● **What is required**
Please return every record exactly as written, leaving out the pictures.

(Records from a dataset)
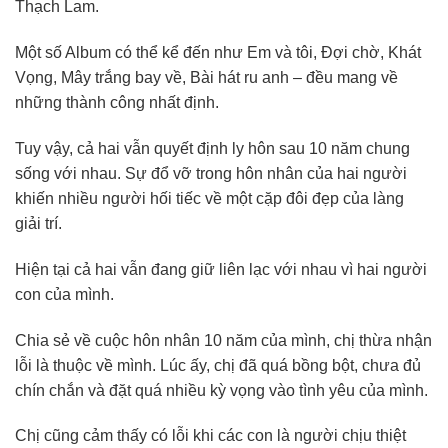
Thạch Lam.
Một số Album có thể kể đến như Em và tôi, Đợi chờ, Khát
Vọng, Mây trắng bay về, Bài hát ru anh – đều mang về
những thành công nhất định.
Tuy vậy, cả hai vẫn quyết định ly hôn sau 10 năm chung
sống với nhau. Sự đổ vỡ trong hôn nhân của hai người
khiến nhiều người hối tiếc về một cặp đôi đẹp của làng
giải trí.
Hiện tại cả hai vẫn đang giữ liên lạc với nhau vì hai người
con của mình.
Chia sẻ về cuộc hôn nhân 10 năm của mình, chị thừa nhận
lỗi là thuộc về mình. Lúc ấy, chị đã quá bồng bột, chưa đủ
chín chắn và đặt quá nhiều kỳ vọng vào tình yêu của mình.
Chị cũng cảm thấy có lỗi khi các con là người chịu thiệt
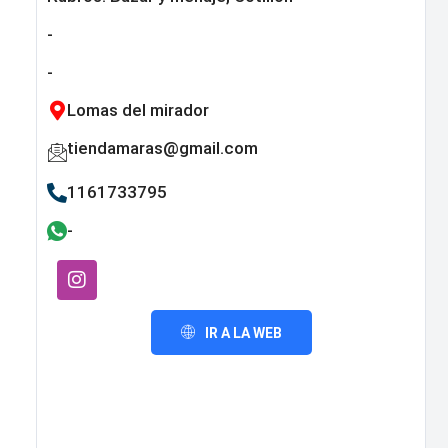
-
-
Lomas del mirador
tiendamaras@gmail.com
1161733795
-
IR A LA WEB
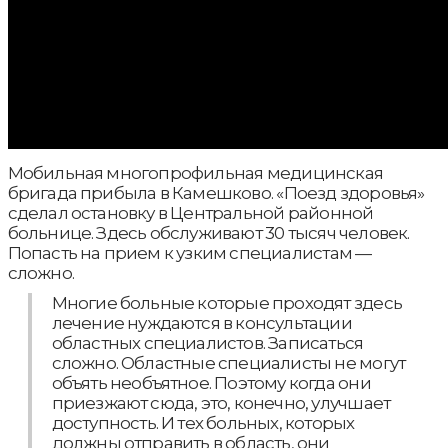
Мобильная многопрофильная медицинская
бригада прибыла в Камешково. «Поезд здоровья»
сделал остановку в Центральной районной
больнице. Здесь обслуживают 30 тысяч человек.
Попасть на прием к узким специалистам —
сложно.
Многие больные которые проходят здесь
лечение нуждаются в консультации
областных специалистов. Записаться
сложно. Областные специалисты не могут
объять необъятное. Поэтому когда они
приезжают сюда, это, конечно, улучшает
доступность. И тех больных, которых
должны отправить в область, они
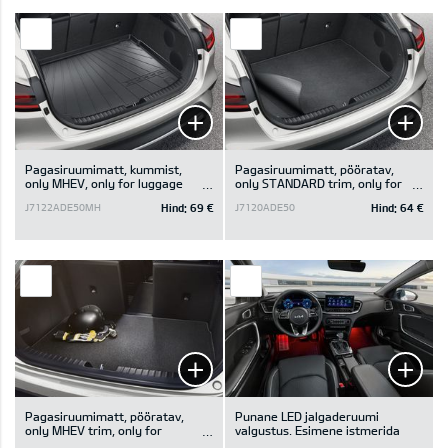
Pagasiruumimatt, kummist,
Pagasiruumimatt, pööratav,
only MHEV, only for luggage
only STANDARD trim, only for
board in upper position
luggage board in upper position
Hind:
69 €
Hind:
64 €
J7122ADE50MH
J7120ADE50
Pagasiruumimatt, pööratav,
Punane LED jalgaderuumi
only MHEV trim, only for
valgustus. Esimene istmerida
luggage board in upper position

● **Exercise response**
Thạch Lam.
Một số Album có thể kể đến như Em và tôi, Đợi chờ, Khát
Vọng, Mây trắng bay về, Bài hát ru anh – đều mang về
những thành công nhất định.
Tuy vậy, cả hai vẫn quyết định ly hôn sau 10 năm chung
sống với nhau. Sự đổ vỡ trong hôn nhân của hai người
khiến nhiều người hối tiếc về một cặp đôi đẹp của làng
giải trí.
Hiện tại cả hai vẫn đang giữ liên lạc với nhau vì hai người
con của mình.
Chia sẻ về cuộc hôn nhân 10 năm của mình, chị thừa nhận
lỗi là thuộc về mình. Lúc ấy, chị đã quá bồng bột, chưa đủ
chín chắn và đặt quá nhiều kỳ vọng vào tình yêu của mình.
Chị cũng cảm thấy có lỗi khi các con là người chịu thiệt
-
-
Lomas del mirador
tiendamaras@gmail.com
1161733795
-
IR A LA WEB
Мобильная многопрофильная медицинская
бригада прибыла в Камешково. «Поезд здоровья»
сделал остановку в Центральной районной
больнице. Здесь обслуживают 30 тысяч человек.
Попасть на прием к узким специалистам —
сложно.
Многие больные которые проходят здесь
лечение нуждаются в консультации
областных специалистов. Записаться
сложно. Областные специалисты не могут
объять необъятное. Поэтому когда они
приезжают сюда, это, конечно, улучшает
доступность. И тех больных, которых
должны отправить в область, они
Pagasiruumimatt, kummist,
Pagasiruumimatt, pööratav,
only MHEV, only for luggage
only STANDARD trim, only for
board in upper position
luggage board in upper position
Hind:
69 €
Hind:
64 €
J7122ADE50MH
J7120ADE50
Pagasiruumimatt, pööratav,
Punane LED jalgaderuumi
only MHEV trim, only for
valgustus. Esimene istmerida
luggage board in upper position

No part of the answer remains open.